* _Extracted page text data_
- Opening Delimiter -

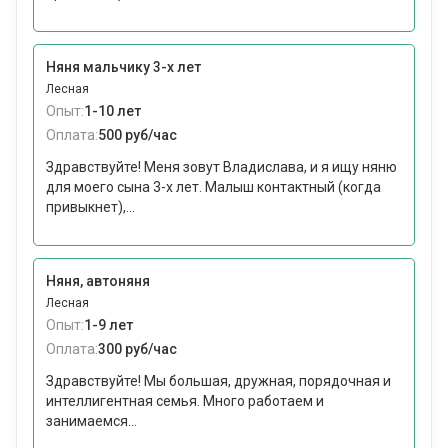
Няня мальчику 3-х лет
Лесная
Опыт:
1-10 лет
Оплата:
500 руб/час
Здравствуйте! Меня зовут Владислава, и я ищу няню
для моего сына 3-х лет. Малыш контактный (когда
привыкнет),...
Няня, автоняня
Лесная
Опыт:
1-9 лет
Оплата:
300 руб/час
Здравствуйте! Мы большая, дружная, порядочная и
интеллигентная семья. Много работаем и
занимаемся...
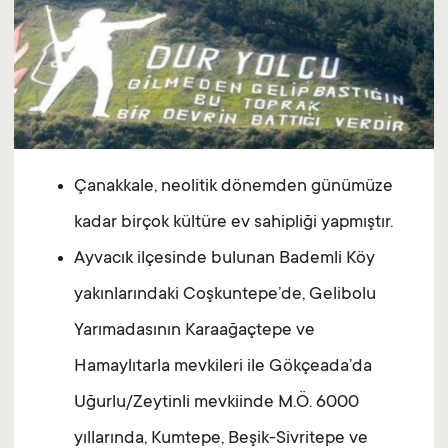
Çanakkale, neolitik dönemden günümüze
kadar birçok kültüre ev sahipliği yapmıştır.
Ayvacık ilçesinde bulunan Bademli Köy
yakınlarındaki Coşkuntepe’de, Gelibolu
Yarımadasının Karaağaçtepe ve
Hamaylıtarla mevkileri ile Gökçeada’da
Uğurlu/Zeytinli mevkiinde M.Ö. 6000
yıllarında, Kumtepe, Beşik-Sivritepe ve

- Closing Delimiter -

* _Exercise details_
Write out, exactly as shown, only the lines running from the one that contains "Hamaylıtarla mevkileri ile Gökçeada’da" to the last line above.

* _Task solution_
Hamaylıtarla mevkileri ile Gökçeada’da
Uğurlu/Zeytinli mevkiinde M.Ö. 6000
yıllarında, Kumtepe, Beşik-Sivritepe ve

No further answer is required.